戯曲は、それぞれの人物の立場、生きるこだわりやキャラクターについても細かく触れる。それは確かにオーストラリアのなじみのない辺境を知らせてはくれるが、舞台の上の人間像やエピソードは暴力的で荒々しいばかりで観客に身近になっていかない。

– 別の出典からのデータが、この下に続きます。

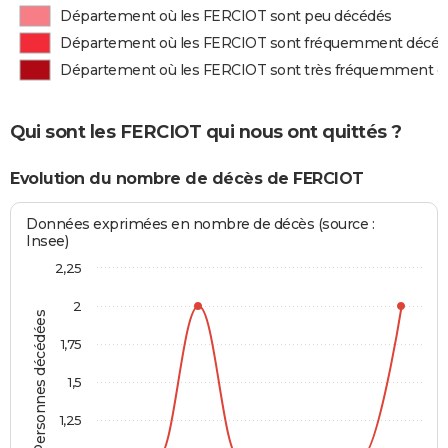
Département où les FERCIOT sont peu décédés
Département où les FERCIOT sont fréquemment décé
Département où les FERCIOT sont très fréquemment d
Qui sont les FERCIOT qui nous ont quittés ?
Evolution du nombre de décès de FERCIOT
Données exprimées en nombre de décès (source :
Insee)
2,25
2
Personnes décédées
1,75
1,5
1,25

それは俳優の演技にも及んでいて、客演のいわいのふ健も月船さららも柄はいいのだが、演技がパターン化している。たとえば、いわいのふと、彼が連れ歩いている舌を切られた少年との関係、月船と宣教師の妻(新井晃恵)と生き方をめぐって対峙するシーン、いずれも類型的な演技に逃げ込んで独自の真実が見えてこない。ベテランの斎藤真以外の劇団員も、それに引きずられている。一面に水面のような青く反射するガラス面を張り巡らしそこに枯れ木を数本立てた舞台ですべてのシーンが展開する。この美術は美しいし、照明もよく舞台を追っている。この新大陸の民族音楽らしい管楽器を軸にした音響も効果的だが、この舞台の抽象性が戯曲の生々しい現実感とそぐわない。
演出の真鍋卓嗣は、昨年、僻地を舞台にした人間崩壊劇「心の嘘」を既に本拠の俳優座で演出している。西部の荒廃した辺境社会の人間模様が、現代人の心にも響くいい舞台だった。一昨年の「殺し屋ジョー」も観客の生活体験と重ならないトレーラーハウスの殺伐な殺し合いの世界だったが、共感できた。だが、この一種混沌とした舞台からは、舞台の全ての人が願ったようなであろう「聖なるもの」は出現していなかった。
俳優座の衛星劇団から出発した俳優小劇場は、かつては、新劇の範疇に収まらない都会的な洒落た作品を個性的な俳優でつぎつぎにみせてくれた懐かしい劇団だが、これからも自劇団に閉じこもらず、作品を軸に新しい世界を見せてくれることを期待している。